Early this spring, when we went through an unnatural warm spell, I stopped and talked to a neighbour who was clearing her yard of winter's debris. We talked about the weather's effect on tender spring plants and how an expected long frost and snowstorm could damage the crocuses already in bloom and the lilies-of-the-valley sprouting in her back yard. We agreed that such changes could also affect human behavior. She then confided that she was worried about her thirteen year old daughter. The young lady claimed to be very much in love with a young man and the mother felt she was too immature to feel so deeply, that she would be emotionally hurt.
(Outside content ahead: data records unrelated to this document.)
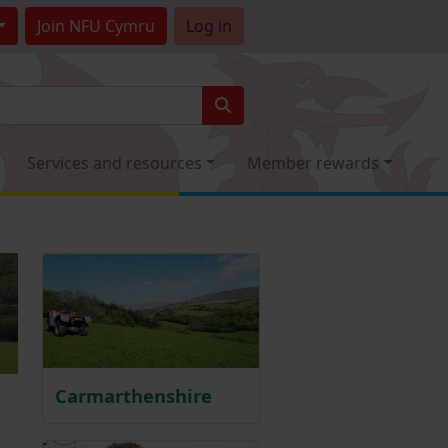
Join
NFU Cymru
Log in
Services and resources
Member rewards
Carmarthenshire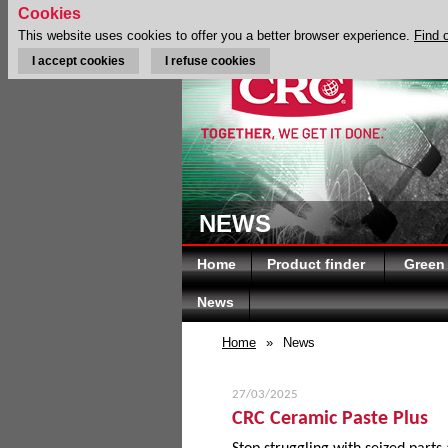
Cookies
This website uses cookies to offer you a better browser experience.
Find 
I accept cookies
I refuse cookies
NEWS
Home
Product finder
Green
News
Home
»
News
27/03/2025
CRC Ceramic Paste Plus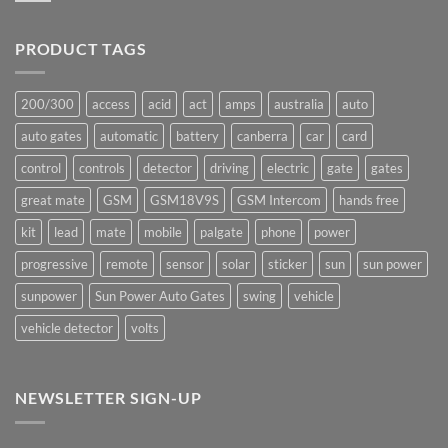
production
Comments
underway
on
Ants!
PRODUCT TAGS
200/300
access
acid
act
amps
australia
auto
auto gates
automatic
battery
canberra
car
card
control
controls
detector
driving
electric
gate
gates
great mate
GSM
GSM18V9S
GSM Intercom
hands free
kit
lead
mate
mobile
palgate
phone
power
progressive
remote
sensor
solar
sticker
sun
sun power
sunpower
Sun Power Auto Gates
swing
vehicle
vehicle detector
volts
NEWSLETTER SIGN-UP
I had no advice to offer but I did write a tanka about the crocuses a few days later.
After some thought and careful consideration, the tanka turned out like this:
so early this spring
how can I warn you
of impending frost?
Then I realised that this was not only a poem about a natural phenomenon, a thoughtful observation and its emotional impact, but also a metaphor for the situation the neighbour lady and I had talked about.
Her daughter, like a crocus, was doing her best to bloom as she was meant to; her mother thought the time was not 'ripe,' that it was too soon. She could see the possible difficulties, the hard frost looming in the near future, and felt inadequate to give her a warning she would heed.
Life and poetry, young girls and crocuses: oh, how they mingle!